(Collected data entries)
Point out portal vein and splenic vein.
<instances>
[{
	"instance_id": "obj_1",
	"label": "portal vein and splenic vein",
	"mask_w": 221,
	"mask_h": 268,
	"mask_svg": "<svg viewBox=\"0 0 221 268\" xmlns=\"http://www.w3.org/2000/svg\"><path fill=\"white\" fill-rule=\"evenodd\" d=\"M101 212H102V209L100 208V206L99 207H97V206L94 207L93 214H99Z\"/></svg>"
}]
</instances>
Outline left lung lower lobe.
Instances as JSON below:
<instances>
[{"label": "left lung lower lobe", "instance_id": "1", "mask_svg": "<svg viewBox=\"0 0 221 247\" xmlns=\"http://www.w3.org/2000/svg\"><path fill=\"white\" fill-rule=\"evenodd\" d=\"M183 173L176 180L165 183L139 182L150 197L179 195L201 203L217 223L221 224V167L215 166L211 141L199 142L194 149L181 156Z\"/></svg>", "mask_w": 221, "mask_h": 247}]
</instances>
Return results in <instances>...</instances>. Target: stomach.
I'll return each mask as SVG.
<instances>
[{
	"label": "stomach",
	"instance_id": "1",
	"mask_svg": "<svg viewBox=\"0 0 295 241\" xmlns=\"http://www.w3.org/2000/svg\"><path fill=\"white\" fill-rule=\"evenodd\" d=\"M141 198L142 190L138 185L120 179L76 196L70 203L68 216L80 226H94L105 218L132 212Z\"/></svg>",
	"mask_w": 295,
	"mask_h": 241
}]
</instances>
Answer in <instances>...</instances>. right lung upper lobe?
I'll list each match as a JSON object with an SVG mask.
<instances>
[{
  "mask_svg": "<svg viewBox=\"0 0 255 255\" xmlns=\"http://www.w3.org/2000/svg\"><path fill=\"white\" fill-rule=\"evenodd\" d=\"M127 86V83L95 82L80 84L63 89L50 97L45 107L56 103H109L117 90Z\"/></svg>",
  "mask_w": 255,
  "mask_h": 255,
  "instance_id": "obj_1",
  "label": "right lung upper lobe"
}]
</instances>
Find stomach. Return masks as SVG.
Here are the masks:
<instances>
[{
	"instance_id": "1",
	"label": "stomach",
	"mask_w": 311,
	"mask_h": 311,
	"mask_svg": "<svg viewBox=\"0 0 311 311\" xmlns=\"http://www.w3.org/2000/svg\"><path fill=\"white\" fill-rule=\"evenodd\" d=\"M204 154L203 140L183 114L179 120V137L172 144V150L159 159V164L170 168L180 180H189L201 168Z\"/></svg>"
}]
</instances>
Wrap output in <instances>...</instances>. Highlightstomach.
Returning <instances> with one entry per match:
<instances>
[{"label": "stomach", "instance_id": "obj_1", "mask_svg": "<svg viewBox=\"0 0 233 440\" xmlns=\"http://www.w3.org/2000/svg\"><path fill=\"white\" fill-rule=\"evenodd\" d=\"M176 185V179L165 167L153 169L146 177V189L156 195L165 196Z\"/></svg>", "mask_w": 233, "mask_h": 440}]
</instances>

_EXERCISE DESCRIPTION_
Having read the entries above, set each one down again exactly.

_ANSWER_
Point out portal vein and splenic vein.
<instances>
[{
	"instance_id": "obj_1",
	"label": "portal vein and splenic vein",
	"mask_w": 221,
	"mask_h": 268,
	"mask_svg": "<svg viewBox=\"0 0 221 268\" xmlns=\"http://www.w3.org/2000/svg\"><path fill=\"white\" fill-rule=\"evenodd\" d=\"M101 212H102V209L100 208V206L99 207H97V206L94 207L93 214H99Z\"/></svg>"
}]
</instances>
Outline left lung lower lobe.
Instances as JSON below:
<instances>
[{"label": "left lung lower lobe", "instance_id": "1", "mask_svg": "<svg viewBox=\"0 0 221 247\" xmlns=\"http://www.w3.org/2000/svg\"><path fill=\"white\" fill-rule=\"evenodd\" d=\"M183 173L176 180L165 183L139 182L150 197L179 195L201 203L217 223L221 224V167L215 166L211 141L199 142L194 149L181 156Z\"/></svg>", "mask_w": 221, "mask_h": 247}]
</instances>
Return results in <instances>...</instances>. Target: stomach.
I'll return each mask as SVG.
<instances>
[{
	"label": "stomach",
	"instance_id": "1",
	"mask_svg": "<svg viewBox=\"0 0 295 241\" xmlns=\"http://www.w3.org/2000/svg\"><path fill=\"white\" fill-rule=\"evenodd\" d=\"M141 198L142 190L138 185L120 179L76 196L70 203L68 216L80 226H94L105 218L132 212Z\"/></svg>",
	"mask_w": 295,
	"mask_h": 241
}]
</instances>
Answer in <instances>...</instances>. right lung upper lobe?
I'll list each match as a JSON object with an SVG mask.
<instances>
[{
  "mask_svg": "<svg viewBox=\"0 0 255 255\" xmlns=\"http://www.w3.org/2000/svg\"><path fill=\"white\" fill-rule=\"evenodd\" d=\"M127 86V83L95 82L80 84L63 89L50 97L45 107L56 103H109L117 90Z\"/></svg>",
  "mask_w": 255,
  "mask_h": 255,
  "instance_id": "obj_1",
  "label": "right lung upper lobe"
}]
</instances>
Find stomach. Return masks as SVG.
Here are the masks:
<instances>
[{
	"instance_id": "1",
	"label": "stomach",
	"mask_w": 311,
	"mask_h": 311,
	"mask_svg": "<svg viewBox=\"0 0 311 311\" xmlns=\"http://www.w3.org/2000/svg\"><path fill=\"white\" fill-rule=\"evenodd\" d=\"M204 154L203 140L183 114L179 120V137L172 144V150L159 159V164L170 168L180 180H189L201 168Z\"/></svg>"
}]
</instances>
Wrap output in <instances>...</instances>. Highlightstomach.
Returning <instances> with one entry per match:
<instances>
[{"label": "stomach", "instance_id": "obj_1", "mask_svg": "<svg viewBox=\"0 0 233 440\" xmlns=\"http://www.w3.org/2000/svg\"><path fill=\"white\" fill-rule=\"evenodd\" d=\"M176 185V179L165 167L153 169L146 177V189L156 195L165 196Z\"/></svg>", "mask_w": 233, "mask_h": 440}]
</instances>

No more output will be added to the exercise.